About this exercise
Transcribe exactly the lines from the one holding "ZT-100 수분 함량 분석기" to the end of the data below, including both of those lines and no others.
Top of Records provided
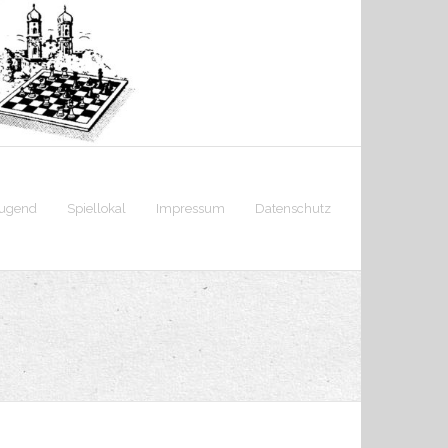
jugend
Spiellokal
Impressum
Datenschutz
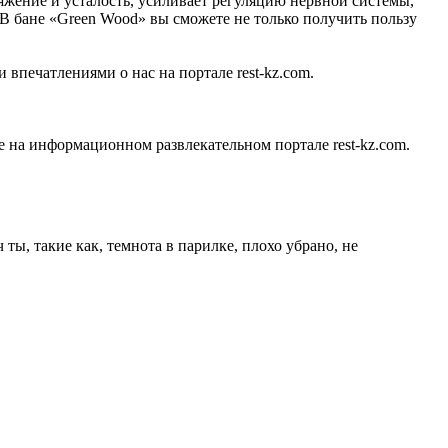
яжение и усталость, усиливает регуляцию нервной системы,
 В бане «Green Wood» вы сможете не только получить пользу
 впечатлениями о нас на портале rest-kz.com.
 на информационном развлекательном портале rest-kz.com.
ты, такие как, темнота в парилке, плохо убрано, не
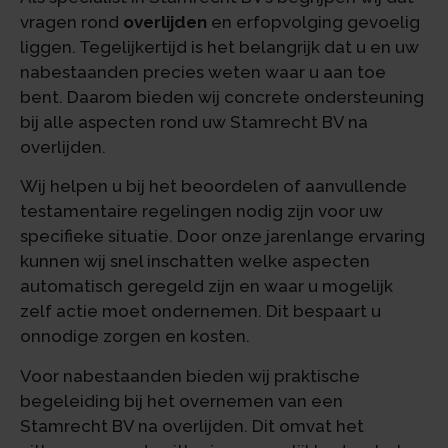
vragen rond
overlijden
en erfopvolging gevoelig
liggen. Tegelijkertijd is het belangrijk dat u en uw
nabestaanden precies weten waar u aan toe
bent. Daarom bieden wij concrete ondersteuning
bij alle aspecten rond uw Stamrecht BV na
overlijden.
Wij helpen u bij het beoordelen of aanvullende
testamentaire regelingen nodig zijn voor uw
specifieke situatie. Door onze jarenlange ervaring
kunnen wij snel inschatten welke aspecten
automatisch geregeld zijn en waar u mogelijk
zelf actie moet ondernemen. Dit bespaart u
onnodige zorgen en kosten.
Voor nabestaanden bieden wij praktische
begeleiding bij het overnemen van een
Stamrecht BV na overlijden. Dit omvat het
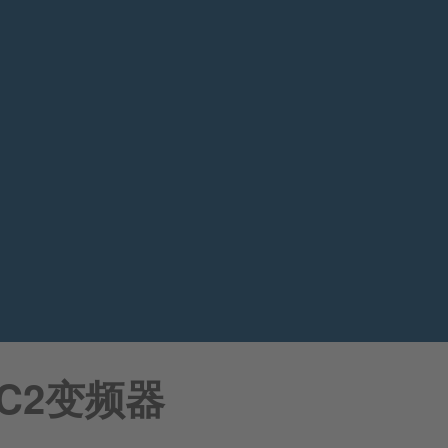
-HC2变频器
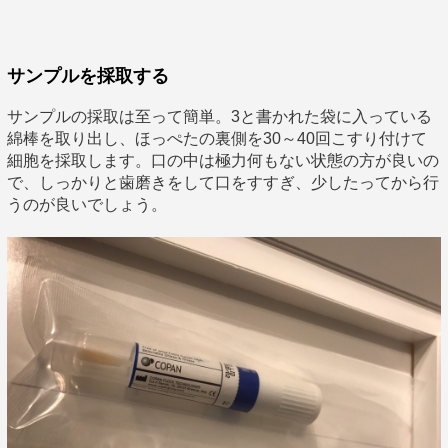
サンプルを採取する
サンプルの採取は至って簡単。3と書かれた袋に入っている
綿棒を取り出し、ほっぺたの裏側を30～40回こすり付けて
細胞を採取します。口の中は極力何もない状態の方が良いの
で、しっかりと歯磨きをして口をすすぎ、少したってから行
うのが良いでしょう。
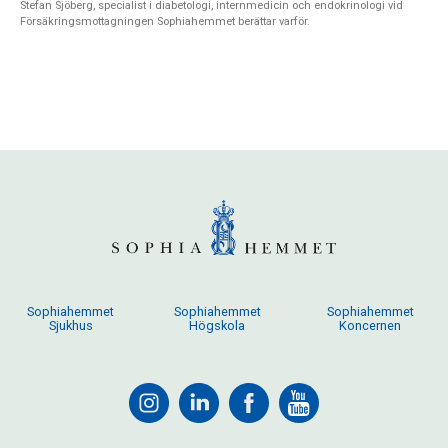
Stefan Sjöberg, specialist i diabetologi, internmedicin och endokrinologi vid
Försäkringsmottagningen Sophiahemmet berättar varför.
Sophiahemmet
Sophiahemmet
Sophiahemmet
Sjukhus
Högskola
Koncernen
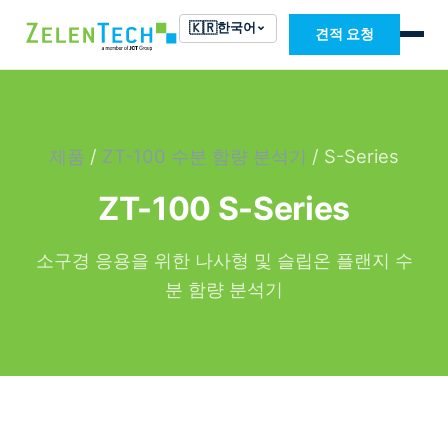
🇰🇷
한국어
견적 요청
제품
/
ZT-100 수분 함량 분석기
/ S-Series
ZT-100 S-Series
소구경 응용을 위한 나사형 및 슬립온 플랜지 수
분 함량 분석기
Bottom of Records provided
Exercise answer
ZT-100 수분 함량 분석기
/ S-Series
ZT-100 S-Series
소구경 응용을 위한 나사형 및 슬립온 플랜지 수
분 함량 분석기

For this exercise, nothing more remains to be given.